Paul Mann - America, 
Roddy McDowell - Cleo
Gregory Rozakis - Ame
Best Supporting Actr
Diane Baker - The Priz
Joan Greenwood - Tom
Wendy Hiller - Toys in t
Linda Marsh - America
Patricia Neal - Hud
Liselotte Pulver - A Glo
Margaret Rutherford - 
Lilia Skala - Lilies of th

== Your task ==
Review the entries above and return every line where "America" appears.

== Exercise result ==
Paul Mann - America, 
Linda Marsh - America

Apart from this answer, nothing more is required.